= Beginning of Section =
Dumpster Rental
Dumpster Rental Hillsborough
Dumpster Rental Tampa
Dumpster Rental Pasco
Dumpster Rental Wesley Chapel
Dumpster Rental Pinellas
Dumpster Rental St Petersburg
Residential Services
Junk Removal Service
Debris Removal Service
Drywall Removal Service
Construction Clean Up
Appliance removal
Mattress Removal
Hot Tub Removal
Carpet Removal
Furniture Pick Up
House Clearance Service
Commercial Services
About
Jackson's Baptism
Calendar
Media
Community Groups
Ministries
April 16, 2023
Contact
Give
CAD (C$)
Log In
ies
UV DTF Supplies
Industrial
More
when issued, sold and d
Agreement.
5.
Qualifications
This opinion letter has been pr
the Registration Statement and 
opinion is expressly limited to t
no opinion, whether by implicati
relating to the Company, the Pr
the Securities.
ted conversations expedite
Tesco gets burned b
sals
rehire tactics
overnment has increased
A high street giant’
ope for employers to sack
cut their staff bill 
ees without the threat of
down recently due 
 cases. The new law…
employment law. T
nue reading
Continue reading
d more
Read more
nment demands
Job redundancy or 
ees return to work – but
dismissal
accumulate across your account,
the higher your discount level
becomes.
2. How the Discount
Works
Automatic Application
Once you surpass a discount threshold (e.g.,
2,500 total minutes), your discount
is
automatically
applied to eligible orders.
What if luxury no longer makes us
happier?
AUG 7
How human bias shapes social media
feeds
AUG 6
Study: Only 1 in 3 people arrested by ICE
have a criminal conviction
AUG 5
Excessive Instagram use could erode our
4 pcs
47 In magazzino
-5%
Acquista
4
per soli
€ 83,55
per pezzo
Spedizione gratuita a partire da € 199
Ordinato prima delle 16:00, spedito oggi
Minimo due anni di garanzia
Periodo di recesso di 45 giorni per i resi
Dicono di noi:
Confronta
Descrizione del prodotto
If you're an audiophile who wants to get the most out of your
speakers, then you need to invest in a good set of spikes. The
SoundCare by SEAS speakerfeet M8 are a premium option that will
= End of Section =
Copy each line of the entries exactly.

ANSWER TO THIS TASK
Dumpster Rental
Dumpster Rental Hillsborough
Dumpster Rental Tampa
Dumpster Rental Pasco
Dumpster Rental Wesley Chapel
Dumpster Rental Pinellas
Dumpster Rental St Petersburg
Residential Services
Junk Removal Service
Debris Removal Service
Drywall Removal Service
Construction Clean Up
Appliance removal
Mattress Removal
Hot Tub Removal
Carpet Removal
Furniture Pick Up
House Clearance Service
Commercial Services
About
Jackson's Baptism
Calendar
Media
Community Groups
Ministries
April 16, 2023
Contact
Give
CAD (C$)
Log In
ies
UV DTF Supplies
Industrial
More
when issued, sold and d
Agreement.
5.
Qualifications
This opinion letter has been pr
the Registration Statement and 
opinion is expressly limited to t
no opinion, whether by implicati
relating to the Company, the Pr
the Securities.
ted conversations expedite
Tesco gets burned b
sals
rehire tactics
overnment has increased
A high street giant’
ope for employers to sack
cut their staff bill 
ees without the threat of
down recently due 
 cases. The new law…
employment law. T
nue reading
Continue reading
d more
Read more
nment demands
Job redundancy or 
ees return to work – but
dismissal
accumulate across your account,
the higher your discount level
becomes.
2. How the Discount
Works
Automatic Application
Once you surpass a discount threshold (e.g.,
2,500 total minutes), your discount
is
automatically
applied to eligible orders.
What if luxury no longer makes us
happier?
AUG 7
How human bias shapes social media
feeds
AUG 6
Study: Only 1 in 3 people arrested by ICE
have a criminal conviction
AUG 5
Excessive Instagram use could erode our
4 pcs
47 In magazzino
-5%
Acquista
4
per soli
€ 83,55
per pezzo
Spedizione gratuita a partire da € 199
Ordinato prima delle 16:00, spedito oggi
Minimo due anni di garanzia
Periodo di recesso di 45 giorni per i resi
Dicono di noi:
Confronta
Descrizione del prodotto
If you're an audiophile who wants to get the most out of your
speakers, then you need to invest in a good set of spikes. The
SoundCare by SEAS speakerfeet M8 are a premium option that will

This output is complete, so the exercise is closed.